Classified mostly seasonally as Summer Soups (mostly broths) and Winter soups
(Shorbas and the filling and thick creamy ones),.there are some eternal favourites in every
family - like Tomato Soup, Cream of Corn, Veg Clear Soup and today's Manchow
soup. Throw in some cheese and you have kids lapping up a hearty bowl of veggies
without much fuss.
So, a simple Cheesy manchow soup that
works well both as a pre-dinner snack or as an appetiser. Addition of cheese is
optional. But as I was going easy on the Soy Sauce and other additives, cheese
more than made up for the flavour. Which is why I didnt end up with a dark
looking Manchow soup but more healthy filled with veggies. I teamed this up
with some pull apart bread and we had a fab weekend dinner. Sending this to Blogging Marathon (BM
# 26) under "Soups & Salads" theme this week. Check the fellow marathoners
here.
Prep time : 15 mins | Cook time : 15
mins | Serves : 4
Serving suggestions : Croutons / Bread
sticks / Home baked or store bought fresh bread
Difficulty level : Easy
Ingredients:
Veggies (all mixed 2 cups in raw form)
: Finely Shredded cabbage, julienned Carrots, Finely chopped french beans.
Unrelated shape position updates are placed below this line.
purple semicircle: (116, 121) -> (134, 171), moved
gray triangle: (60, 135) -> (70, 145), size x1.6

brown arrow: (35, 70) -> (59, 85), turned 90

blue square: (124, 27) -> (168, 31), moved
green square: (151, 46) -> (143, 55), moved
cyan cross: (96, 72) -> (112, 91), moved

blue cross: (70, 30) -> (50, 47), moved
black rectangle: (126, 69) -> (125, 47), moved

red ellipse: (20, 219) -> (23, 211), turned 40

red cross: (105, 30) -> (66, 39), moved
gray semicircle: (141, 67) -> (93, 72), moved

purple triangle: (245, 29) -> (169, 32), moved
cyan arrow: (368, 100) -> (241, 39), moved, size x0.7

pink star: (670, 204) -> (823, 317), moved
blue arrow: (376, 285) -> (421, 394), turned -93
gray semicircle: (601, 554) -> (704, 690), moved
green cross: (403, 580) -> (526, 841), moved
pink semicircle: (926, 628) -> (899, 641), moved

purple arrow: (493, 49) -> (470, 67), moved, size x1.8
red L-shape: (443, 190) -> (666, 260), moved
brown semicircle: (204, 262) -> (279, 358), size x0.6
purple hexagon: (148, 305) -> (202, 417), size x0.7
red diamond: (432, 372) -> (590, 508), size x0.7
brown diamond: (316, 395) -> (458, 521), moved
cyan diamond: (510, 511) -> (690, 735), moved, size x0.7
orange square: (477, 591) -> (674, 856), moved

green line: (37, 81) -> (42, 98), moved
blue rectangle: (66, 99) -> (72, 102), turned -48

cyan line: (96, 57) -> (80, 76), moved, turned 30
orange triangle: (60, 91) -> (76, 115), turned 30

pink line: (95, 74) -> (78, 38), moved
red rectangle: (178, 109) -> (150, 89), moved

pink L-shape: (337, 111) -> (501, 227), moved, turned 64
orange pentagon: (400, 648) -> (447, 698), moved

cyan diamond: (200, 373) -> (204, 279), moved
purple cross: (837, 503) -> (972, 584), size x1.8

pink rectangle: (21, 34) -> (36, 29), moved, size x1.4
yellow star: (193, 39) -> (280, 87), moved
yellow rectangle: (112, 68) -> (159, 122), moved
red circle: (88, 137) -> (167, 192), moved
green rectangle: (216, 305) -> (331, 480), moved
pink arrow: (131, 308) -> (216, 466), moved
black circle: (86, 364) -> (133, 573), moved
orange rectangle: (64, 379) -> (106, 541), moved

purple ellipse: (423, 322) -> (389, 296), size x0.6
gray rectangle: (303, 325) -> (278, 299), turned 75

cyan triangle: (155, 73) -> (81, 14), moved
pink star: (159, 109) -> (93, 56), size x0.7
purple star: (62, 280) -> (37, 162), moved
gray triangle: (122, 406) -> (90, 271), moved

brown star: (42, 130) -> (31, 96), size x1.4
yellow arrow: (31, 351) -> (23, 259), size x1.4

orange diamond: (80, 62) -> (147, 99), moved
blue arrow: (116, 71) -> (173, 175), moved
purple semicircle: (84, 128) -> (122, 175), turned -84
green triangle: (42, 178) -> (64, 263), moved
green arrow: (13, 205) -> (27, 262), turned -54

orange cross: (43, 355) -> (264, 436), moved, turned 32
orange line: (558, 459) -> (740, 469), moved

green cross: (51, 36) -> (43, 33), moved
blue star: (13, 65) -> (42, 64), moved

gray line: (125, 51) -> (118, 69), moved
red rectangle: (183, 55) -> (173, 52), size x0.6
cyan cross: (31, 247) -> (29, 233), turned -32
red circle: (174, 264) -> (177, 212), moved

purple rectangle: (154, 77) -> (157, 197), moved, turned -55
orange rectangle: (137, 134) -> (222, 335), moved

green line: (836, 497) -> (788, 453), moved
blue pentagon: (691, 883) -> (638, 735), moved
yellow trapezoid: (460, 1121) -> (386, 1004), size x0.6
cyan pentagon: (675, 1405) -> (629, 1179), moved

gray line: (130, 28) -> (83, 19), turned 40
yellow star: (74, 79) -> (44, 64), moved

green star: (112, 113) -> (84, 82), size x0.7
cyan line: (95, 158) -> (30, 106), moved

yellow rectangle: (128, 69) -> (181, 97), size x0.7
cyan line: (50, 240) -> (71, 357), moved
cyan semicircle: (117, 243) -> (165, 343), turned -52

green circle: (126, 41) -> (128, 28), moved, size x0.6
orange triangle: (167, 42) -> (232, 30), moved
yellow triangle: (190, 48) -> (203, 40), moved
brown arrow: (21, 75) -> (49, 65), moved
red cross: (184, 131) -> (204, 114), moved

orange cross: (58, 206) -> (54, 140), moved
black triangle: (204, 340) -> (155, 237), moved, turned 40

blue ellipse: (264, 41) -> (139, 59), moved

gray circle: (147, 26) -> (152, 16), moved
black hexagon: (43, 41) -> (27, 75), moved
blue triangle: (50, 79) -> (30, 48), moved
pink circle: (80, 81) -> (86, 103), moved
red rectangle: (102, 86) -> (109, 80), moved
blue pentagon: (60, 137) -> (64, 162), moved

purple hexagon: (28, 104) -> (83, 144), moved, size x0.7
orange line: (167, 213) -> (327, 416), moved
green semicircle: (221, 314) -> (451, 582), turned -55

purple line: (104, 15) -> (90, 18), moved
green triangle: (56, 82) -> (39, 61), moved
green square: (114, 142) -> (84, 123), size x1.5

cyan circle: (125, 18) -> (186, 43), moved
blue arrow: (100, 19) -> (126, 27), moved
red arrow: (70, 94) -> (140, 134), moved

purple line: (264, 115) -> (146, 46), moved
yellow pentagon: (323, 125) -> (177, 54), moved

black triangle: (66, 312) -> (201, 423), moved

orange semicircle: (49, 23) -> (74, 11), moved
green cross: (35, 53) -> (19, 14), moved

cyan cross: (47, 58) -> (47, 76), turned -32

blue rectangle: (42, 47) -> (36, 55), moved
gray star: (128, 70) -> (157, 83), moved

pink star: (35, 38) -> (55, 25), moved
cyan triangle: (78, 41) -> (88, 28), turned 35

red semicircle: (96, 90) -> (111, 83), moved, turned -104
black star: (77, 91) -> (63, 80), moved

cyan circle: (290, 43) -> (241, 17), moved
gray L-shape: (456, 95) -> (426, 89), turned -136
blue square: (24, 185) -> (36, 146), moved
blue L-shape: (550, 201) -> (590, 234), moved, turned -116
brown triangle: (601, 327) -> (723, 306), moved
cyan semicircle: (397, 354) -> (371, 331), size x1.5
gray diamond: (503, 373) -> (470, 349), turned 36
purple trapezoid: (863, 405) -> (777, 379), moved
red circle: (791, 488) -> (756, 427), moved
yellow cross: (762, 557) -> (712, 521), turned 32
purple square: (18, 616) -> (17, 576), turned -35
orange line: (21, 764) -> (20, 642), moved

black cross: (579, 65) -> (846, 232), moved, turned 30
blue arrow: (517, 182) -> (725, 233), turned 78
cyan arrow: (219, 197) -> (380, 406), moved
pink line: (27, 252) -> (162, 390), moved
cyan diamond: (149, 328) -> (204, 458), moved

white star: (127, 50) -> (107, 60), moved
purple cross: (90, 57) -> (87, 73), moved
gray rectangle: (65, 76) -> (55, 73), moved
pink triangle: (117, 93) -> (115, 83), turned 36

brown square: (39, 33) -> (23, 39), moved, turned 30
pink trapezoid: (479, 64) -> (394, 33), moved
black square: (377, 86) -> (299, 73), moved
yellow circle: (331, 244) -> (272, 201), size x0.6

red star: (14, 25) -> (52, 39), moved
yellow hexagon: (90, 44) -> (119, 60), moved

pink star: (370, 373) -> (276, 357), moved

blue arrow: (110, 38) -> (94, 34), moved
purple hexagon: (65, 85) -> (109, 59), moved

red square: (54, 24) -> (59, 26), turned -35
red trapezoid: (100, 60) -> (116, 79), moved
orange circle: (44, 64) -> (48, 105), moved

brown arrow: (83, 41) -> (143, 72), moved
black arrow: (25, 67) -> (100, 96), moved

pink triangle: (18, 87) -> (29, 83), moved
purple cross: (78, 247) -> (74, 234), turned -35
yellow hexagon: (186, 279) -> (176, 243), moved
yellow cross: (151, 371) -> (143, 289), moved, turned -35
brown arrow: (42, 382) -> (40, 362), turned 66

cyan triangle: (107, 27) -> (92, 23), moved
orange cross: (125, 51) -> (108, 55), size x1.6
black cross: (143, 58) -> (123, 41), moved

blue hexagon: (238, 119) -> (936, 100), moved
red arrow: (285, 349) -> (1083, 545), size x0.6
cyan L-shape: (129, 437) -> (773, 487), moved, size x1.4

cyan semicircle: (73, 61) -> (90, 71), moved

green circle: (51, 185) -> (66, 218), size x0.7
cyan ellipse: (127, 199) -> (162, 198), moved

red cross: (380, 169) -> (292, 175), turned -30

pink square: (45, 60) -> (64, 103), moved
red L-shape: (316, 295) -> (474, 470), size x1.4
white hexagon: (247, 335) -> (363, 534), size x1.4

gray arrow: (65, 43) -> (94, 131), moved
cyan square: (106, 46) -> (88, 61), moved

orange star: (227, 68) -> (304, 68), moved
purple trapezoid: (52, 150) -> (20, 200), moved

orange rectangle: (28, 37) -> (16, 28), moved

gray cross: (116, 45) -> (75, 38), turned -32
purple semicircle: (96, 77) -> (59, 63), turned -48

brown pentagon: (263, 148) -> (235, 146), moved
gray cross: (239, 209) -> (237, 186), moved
Onions - 1 large - minced fine
Capsicum / bell pepper - 1/2 chopped
fine
Garlic - 3 to 4 pods, minced fine
Fresh grated ginger - 1/2 tsp
Green chillies - 1 or 2, adjust spice
(ignore if using green chilli sauce)
Veg Stock - 3 cups
Olive Oil - 2 TBSP
Soya Sauce - 1/2 TBSP
Tomato Ketchup - 1 to 1.5 TBSP
Corn flour - 1/2 TBSP (or more
depending on how thick you want the soup)
Salt - to taste
Garnish : Spring Onion greens, Grated
Cheese (I used normal processed Cheese cubes)
Additional Topping : Fried Noodles (I ran out of Noodles, so didnt add)
Method:
Wash,shred all veggies (mixed
veggies).
Bring a large soup pot or a saucepan to boil with 4 to 4 1/2 cups of
water. Add little salt and tip in the mixed veggies. Let it cook for 6 - 8 mins
till crunchy but not fully done. Strain the water - you should end up with
approx 3 cups of stock. Reserve.
In a wok, heat oil. Fry garlic, ginger
till smell disappears. now add onions and bell pepper and fry till crunchy. Add
the soya sauce, salt & tomato ketchup. Mix well.
If using add the green chilli sauce,
else tip in the chillies and saute for 1 min.
Now add the blanched veggies and saute
for further 2-3 mins. Check for salt and spice.
Add the veg stock and let it come to
boil.
Mix the cornflour in 1 to 2 TBSP of
water and add to thicken the soup. Let it simmer for 2-3 mins more.
Adjust spice once more
Garnish with fresh spring onion greens
and grated cheese. If using Noodles, fry a handful of Hakka Noodles in oil and top before serving.